Lesson two: Let's get gambling!
What we're actually going to be doing today is applying something called the “Monte Carlo method” to estimate the value of Π, which is a Greek letter called “pi.” (You pronounce this, in English, with the same pronunciation as “pie,” so when someone says “It's as easy as pie!” what they mean is that “it's as easy as the ratio of the any circle's circumference to its diameter,” or perhaps that “it's as easy as the ratio of a circle's area to the square of its radius.”Doesn't sound so easy when you put it this way, does it?)
We used a lot of neat (and new) terms there. First, let's go back to the beginning, and define things.
A circle is a figure, a drawing composed of all of the points that are the same distance from another point. In other words, if you threw a dart at a wall, and then drew a lot of dots that were exactly two inches from where that dart hit the wall, you'd have something that looked like a circle. (Theoretically, it's impossible to have a perfect circle because there's no way you can draw every possible point on the circle.)
A circle's circumference is a measurement of the length of a line composed of the circle's points. In other words, if you measured the amount of space on a circle's curve, you'd have the circle's circumference.
A circle's diameter is a measurement of the distance between any two points on opposite ends of a circle – in other words, how far the circle is across. A circle's radius is half that distance. If the radius is r, the diameter (d) is always 2r. (If this isn't the case, then you don't have a circle! It's hard to say what you'd actually have, but “a circle” isn't it.)
We've already covered squares, but the “square” of a number is the result of that number times itself - “two squared” is four, three squared is nine, four squared is sixteen, etc. (A “square root” is the other way: the square root of sixteen is four, the square root of nine is three, the square root of four is two, the square root of two is obviously – and roughly - 1.41421356.)
Now that we can pretend with quite a bit of accuracy that we know what a circle is (“It's round, right?”) we can move on to more fun things.
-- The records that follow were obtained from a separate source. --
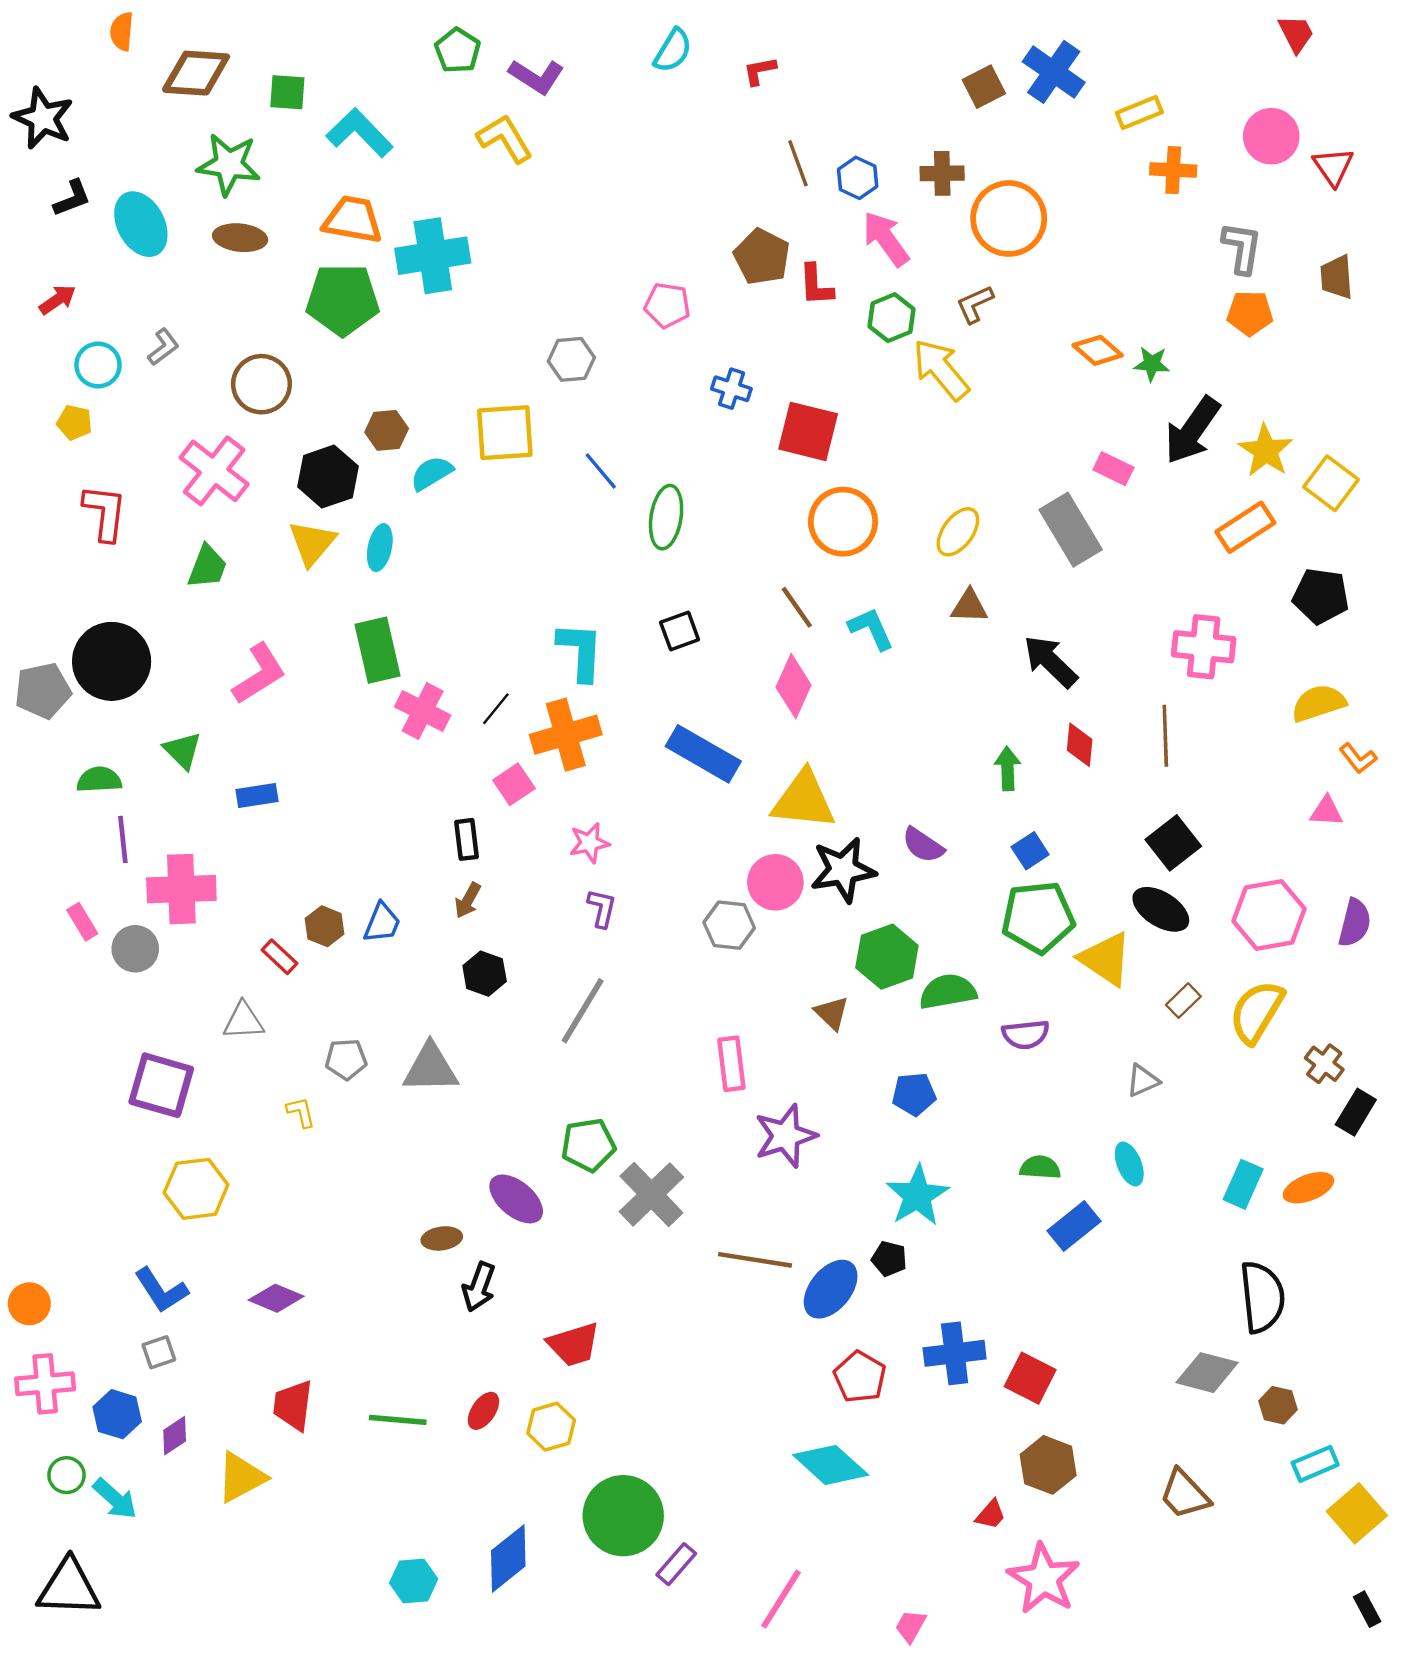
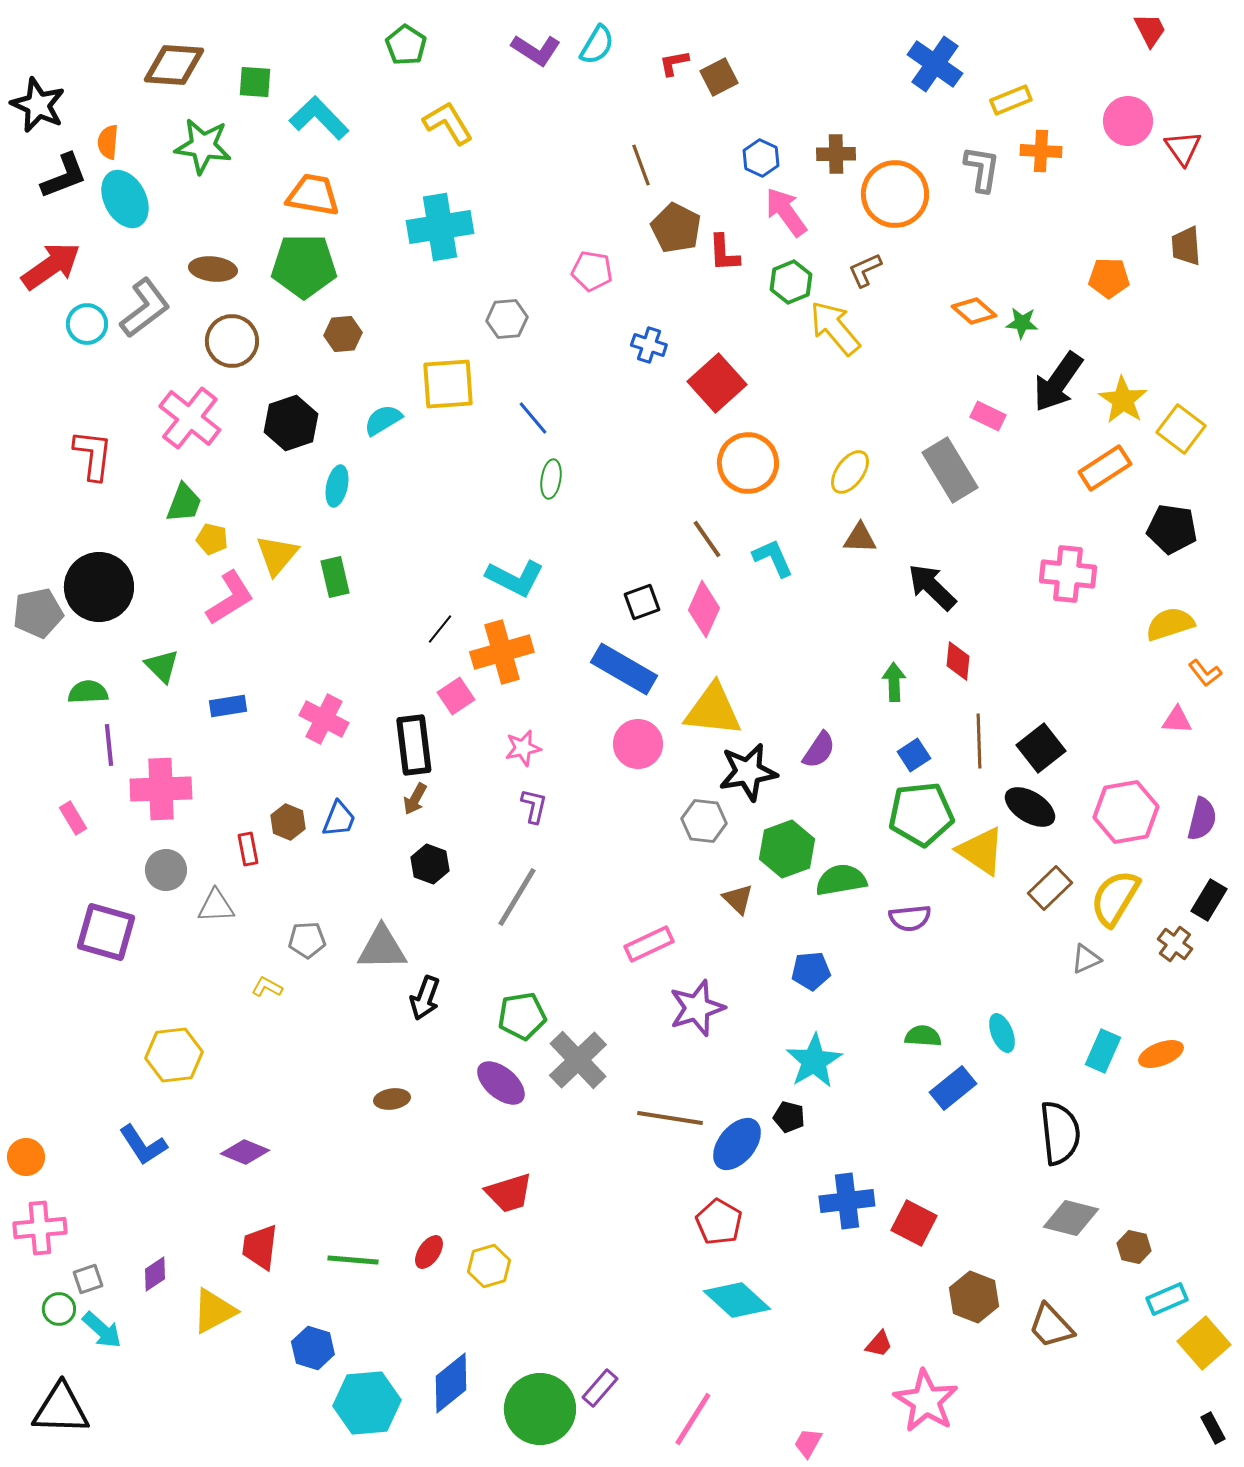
orange semicircle: (122, 31) -> (108, 142), moved
purple L-shape: (536, 76) -> (536, 50), moved
brown square: (984, 87) -> (719, 77), moved
brown line: (798, 163) -> (641, 165), moved
black L-shape: (72, 198) -> (64, 176), size x1.4
brown ellipse: (240, 238) -> (213, 269), moved
gray L-shape: (1242, 248) -> (982, 169), moved
cyan cross: (433, 256) -> (440, 227), moved
red arrow: (57, 300) -> (51, 266), size x1.8
gray L-shape: (163, 347) -> (145, 308), size x1.8
yellow pentagon: (74, 422) -> (212, 539), moved
brown hexagon: (387, 430) -> (343, 334), moved
red square: (808, 431) -> (717, 383), turned 34
green ellipse: (666, 517) -> (551, 479), moved, size x0.7
yellow triangle: (312, 543) -> (277, 555), moved
black square: (680, 631) -> (642, 602), moved
green rectangle: (378, 650) -> (335, 577), size x0.7
cyan L-shape: (580, 651) -> (515, 578), turned 114
pink cross: (423, 711) -> (324, 719), moved
brown line: (1165, 736) -> (979, 741), moved
black rectangle: (467, 839) -> (414, 745), size x1.6
purple semicircle: (923, 845) -> (819, 750), turned -90
pink circle: (775, 882) -> (638, 744), moved
gray hexagon: (729, 925) -> (704, 821), moved
gray circle: (135, 949) -> (166, 870), moved
red rectangle: (279, 957) -> (248, 849), turned 36
brown rectangle: (1183, 1001) -> (1050, 888), size x1.4
pink rectangle: (731, 1064) -> (649, 944), turned 72
gray triangle: (1143, 1081) -> (1086, 959), moved
purple square: (161, 1085) -> (106, 932), moved
yellow L-shape: (301, 1112) -> (267, 987), turned -48
black rectangle: (1356, 1112) -> (1209, 900), moved
purple ellipse: (516, 1199) -> (501, 1083), moved
black arrow: (479, 1287) -> (425, 998), moved
black semicircle: (1262, 1297) -> (1060, 1133), moved
gray square: (159, 1352) -> (88, 1279), moved
red pentagon: (860, 1377) -> (719, 1222), moved
blue hexagon: (117, 1414) -> (313, 1348), moved
brown hexagon: (1048, 1465) -> (974, 1297), moved
green circle: (623, 1516) -> (540, 1409), moved
cyan hexagon: (414, 1581) -> (367, 1403), size x1.6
We care about pi because it ... it... teachers use it a lot. Actually, it is a fairly odd number because it shows up in physics quite a bit. Scratch reality enough to get to the mathematics underneath, and you'll find pi1 lurking not far beneath the surface. Looking at Einstein? Pi shows up. Heisenberg? Pi is there, making sure we're uncertain. Coulomb? Kepler? Pi shows up in their most important works.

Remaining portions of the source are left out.